Supplied material section start

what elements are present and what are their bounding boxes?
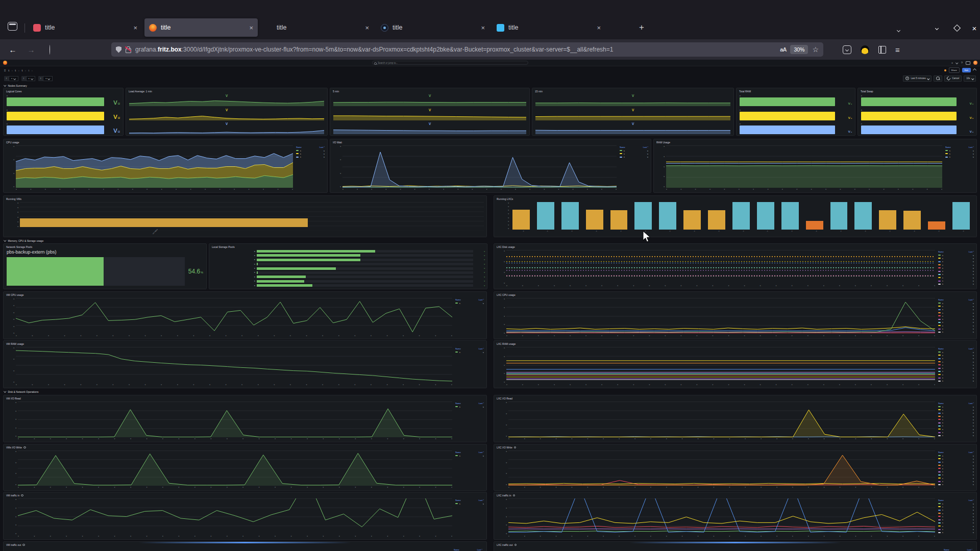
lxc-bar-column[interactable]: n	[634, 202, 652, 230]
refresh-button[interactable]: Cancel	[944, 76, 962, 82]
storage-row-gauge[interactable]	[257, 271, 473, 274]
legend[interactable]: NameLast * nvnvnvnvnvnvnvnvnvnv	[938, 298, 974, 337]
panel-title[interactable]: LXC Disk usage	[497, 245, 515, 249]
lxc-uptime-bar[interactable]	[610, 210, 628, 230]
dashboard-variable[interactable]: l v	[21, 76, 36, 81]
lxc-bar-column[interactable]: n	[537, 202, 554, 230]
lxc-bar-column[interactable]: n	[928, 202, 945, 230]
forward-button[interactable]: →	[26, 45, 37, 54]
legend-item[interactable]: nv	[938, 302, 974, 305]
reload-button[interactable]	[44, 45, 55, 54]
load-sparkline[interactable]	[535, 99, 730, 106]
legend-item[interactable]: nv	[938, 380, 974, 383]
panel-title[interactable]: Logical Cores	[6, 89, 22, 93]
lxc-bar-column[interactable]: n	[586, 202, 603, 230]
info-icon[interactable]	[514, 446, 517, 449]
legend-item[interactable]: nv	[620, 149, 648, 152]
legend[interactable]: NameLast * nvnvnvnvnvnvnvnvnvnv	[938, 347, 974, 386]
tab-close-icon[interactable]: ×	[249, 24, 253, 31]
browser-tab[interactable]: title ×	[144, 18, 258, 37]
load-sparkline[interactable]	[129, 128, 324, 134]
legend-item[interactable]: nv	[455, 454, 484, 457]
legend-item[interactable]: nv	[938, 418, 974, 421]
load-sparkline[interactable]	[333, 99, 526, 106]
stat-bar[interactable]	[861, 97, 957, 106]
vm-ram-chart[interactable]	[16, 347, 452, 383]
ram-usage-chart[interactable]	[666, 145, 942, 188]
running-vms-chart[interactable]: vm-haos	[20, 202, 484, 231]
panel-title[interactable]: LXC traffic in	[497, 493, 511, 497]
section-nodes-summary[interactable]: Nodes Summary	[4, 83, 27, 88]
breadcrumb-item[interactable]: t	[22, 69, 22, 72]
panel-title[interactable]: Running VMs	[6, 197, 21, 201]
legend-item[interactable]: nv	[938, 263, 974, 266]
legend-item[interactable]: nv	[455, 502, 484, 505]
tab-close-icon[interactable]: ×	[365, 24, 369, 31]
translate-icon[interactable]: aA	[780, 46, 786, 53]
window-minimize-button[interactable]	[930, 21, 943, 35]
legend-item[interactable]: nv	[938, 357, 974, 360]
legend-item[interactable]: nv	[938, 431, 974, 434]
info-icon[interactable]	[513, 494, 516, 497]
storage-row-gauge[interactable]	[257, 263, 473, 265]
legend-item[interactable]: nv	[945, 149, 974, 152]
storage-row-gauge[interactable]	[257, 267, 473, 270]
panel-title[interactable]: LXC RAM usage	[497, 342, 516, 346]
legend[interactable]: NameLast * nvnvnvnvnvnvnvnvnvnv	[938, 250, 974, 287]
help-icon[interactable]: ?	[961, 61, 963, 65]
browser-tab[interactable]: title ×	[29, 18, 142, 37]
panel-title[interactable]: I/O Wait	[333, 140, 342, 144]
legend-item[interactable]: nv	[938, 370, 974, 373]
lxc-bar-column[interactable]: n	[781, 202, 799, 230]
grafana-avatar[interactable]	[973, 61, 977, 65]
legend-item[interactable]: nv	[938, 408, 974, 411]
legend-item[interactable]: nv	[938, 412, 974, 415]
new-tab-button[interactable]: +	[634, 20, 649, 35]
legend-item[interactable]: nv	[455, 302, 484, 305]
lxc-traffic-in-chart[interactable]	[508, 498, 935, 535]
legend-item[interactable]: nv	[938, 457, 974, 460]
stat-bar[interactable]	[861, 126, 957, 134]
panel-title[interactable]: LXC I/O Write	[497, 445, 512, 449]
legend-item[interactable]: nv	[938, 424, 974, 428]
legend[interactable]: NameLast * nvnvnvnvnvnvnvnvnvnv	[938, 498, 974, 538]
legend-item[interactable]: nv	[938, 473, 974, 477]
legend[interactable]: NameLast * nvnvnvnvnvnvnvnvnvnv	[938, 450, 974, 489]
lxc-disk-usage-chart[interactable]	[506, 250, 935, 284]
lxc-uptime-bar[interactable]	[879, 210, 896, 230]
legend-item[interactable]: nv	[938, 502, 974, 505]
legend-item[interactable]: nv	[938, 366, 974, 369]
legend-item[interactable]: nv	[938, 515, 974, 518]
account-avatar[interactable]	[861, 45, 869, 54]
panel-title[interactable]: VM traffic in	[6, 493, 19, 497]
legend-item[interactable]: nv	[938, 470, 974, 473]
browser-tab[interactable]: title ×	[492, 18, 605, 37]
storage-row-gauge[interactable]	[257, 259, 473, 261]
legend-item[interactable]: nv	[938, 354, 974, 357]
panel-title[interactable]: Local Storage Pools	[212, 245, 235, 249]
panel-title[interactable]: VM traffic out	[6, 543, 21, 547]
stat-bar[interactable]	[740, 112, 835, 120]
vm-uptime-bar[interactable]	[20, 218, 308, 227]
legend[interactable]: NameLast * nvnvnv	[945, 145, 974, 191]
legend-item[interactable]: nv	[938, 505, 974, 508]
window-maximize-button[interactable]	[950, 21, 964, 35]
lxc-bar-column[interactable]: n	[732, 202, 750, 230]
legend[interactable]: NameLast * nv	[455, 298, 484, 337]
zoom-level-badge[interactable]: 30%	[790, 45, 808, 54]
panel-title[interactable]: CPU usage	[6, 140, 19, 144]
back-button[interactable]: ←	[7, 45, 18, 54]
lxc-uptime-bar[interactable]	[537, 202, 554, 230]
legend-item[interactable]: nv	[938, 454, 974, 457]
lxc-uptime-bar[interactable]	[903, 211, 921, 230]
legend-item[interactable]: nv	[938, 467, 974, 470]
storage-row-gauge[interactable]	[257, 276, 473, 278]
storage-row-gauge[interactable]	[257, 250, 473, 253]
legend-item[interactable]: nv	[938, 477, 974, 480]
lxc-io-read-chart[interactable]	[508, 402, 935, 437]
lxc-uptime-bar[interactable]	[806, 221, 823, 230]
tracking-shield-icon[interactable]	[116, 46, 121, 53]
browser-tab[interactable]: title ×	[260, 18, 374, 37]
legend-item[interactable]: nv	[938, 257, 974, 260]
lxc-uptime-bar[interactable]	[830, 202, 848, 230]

Supplied material section end
Supplied material section start

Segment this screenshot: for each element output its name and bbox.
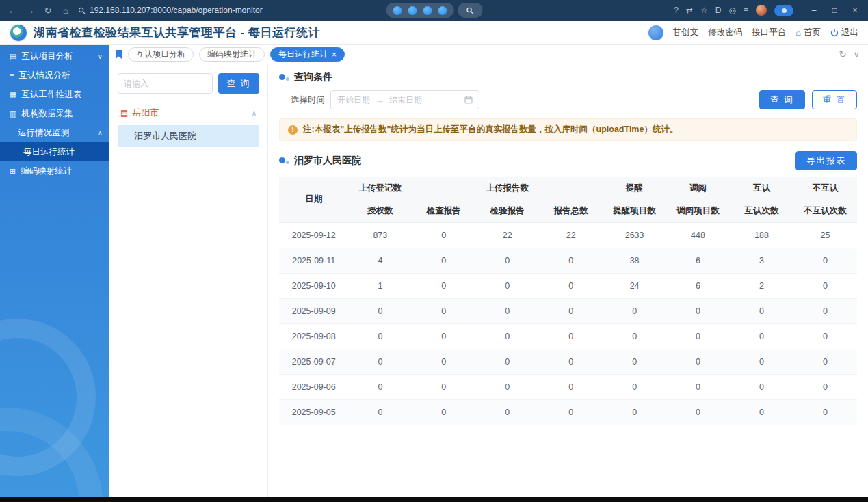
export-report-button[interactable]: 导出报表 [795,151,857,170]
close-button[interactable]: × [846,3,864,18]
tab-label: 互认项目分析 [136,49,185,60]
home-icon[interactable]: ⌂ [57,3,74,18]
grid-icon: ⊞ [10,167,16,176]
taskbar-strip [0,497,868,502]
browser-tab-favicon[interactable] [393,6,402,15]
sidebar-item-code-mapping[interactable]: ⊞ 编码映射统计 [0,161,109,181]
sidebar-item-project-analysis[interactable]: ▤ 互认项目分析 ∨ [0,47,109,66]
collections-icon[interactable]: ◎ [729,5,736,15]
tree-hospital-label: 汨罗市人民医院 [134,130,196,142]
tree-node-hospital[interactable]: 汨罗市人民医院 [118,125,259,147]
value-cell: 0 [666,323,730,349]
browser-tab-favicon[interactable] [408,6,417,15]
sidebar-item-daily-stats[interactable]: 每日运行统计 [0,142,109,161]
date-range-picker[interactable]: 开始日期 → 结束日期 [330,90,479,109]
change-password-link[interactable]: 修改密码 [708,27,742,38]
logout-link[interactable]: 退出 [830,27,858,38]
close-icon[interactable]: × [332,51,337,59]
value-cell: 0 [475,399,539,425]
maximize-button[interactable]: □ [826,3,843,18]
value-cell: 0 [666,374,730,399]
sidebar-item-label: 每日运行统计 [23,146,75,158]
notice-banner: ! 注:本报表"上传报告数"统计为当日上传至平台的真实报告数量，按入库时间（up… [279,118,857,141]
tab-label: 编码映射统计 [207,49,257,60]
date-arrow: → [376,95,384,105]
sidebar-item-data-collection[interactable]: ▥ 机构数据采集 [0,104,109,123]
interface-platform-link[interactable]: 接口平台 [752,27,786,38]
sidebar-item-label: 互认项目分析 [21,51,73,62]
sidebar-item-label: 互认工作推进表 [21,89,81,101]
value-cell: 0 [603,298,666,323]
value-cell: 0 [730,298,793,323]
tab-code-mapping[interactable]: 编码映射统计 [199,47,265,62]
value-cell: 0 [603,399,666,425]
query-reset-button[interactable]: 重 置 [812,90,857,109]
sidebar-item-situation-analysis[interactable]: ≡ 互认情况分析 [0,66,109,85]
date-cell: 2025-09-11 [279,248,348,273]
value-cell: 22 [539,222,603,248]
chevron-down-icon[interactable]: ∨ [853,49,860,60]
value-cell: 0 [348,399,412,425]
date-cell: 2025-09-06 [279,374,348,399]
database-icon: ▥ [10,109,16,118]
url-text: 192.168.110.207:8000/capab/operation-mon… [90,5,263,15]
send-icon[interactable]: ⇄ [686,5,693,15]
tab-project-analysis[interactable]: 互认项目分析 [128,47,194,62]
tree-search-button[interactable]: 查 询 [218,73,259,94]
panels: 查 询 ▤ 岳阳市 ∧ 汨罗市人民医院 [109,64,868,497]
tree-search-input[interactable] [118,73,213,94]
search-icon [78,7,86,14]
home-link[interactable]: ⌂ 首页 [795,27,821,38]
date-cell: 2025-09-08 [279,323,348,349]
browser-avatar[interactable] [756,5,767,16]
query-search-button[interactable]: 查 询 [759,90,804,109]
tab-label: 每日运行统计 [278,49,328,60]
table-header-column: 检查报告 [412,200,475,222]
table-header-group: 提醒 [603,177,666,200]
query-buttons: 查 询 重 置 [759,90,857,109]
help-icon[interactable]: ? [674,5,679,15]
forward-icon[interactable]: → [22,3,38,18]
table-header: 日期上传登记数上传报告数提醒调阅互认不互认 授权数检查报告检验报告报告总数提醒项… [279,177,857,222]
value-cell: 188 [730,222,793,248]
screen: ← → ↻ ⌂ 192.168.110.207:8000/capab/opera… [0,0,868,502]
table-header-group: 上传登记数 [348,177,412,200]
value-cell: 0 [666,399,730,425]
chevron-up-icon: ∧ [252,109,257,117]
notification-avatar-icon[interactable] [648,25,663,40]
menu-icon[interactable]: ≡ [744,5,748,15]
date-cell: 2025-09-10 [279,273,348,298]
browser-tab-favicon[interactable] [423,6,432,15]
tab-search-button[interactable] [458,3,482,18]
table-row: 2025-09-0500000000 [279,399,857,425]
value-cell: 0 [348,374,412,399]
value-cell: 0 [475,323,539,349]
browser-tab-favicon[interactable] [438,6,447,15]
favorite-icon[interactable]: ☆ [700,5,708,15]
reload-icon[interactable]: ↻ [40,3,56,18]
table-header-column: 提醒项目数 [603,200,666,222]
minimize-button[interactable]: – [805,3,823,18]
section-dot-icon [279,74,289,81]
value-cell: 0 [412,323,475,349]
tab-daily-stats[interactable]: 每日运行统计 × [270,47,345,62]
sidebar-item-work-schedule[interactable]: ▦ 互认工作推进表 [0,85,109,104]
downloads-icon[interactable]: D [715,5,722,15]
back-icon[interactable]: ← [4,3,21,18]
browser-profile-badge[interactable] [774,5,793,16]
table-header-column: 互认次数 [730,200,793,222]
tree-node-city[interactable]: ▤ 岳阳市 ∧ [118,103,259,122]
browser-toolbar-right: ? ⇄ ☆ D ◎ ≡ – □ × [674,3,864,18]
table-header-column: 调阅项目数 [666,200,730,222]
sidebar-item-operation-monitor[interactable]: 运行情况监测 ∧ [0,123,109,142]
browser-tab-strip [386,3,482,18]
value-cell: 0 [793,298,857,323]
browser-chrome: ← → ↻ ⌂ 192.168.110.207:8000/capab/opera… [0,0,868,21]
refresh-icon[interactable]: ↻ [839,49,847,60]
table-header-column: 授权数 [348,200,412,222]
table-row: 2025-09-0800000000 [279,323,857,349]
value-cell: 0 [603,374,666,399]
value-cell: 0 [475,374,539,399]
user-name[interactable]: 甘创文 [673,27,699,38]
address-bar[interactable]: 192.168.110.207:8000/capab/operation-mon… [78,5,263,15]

Supplied material section end

- Requirement -
Find, please, how many lines in the data include the word "project", and put down that number only.

- Response to the exercise -
2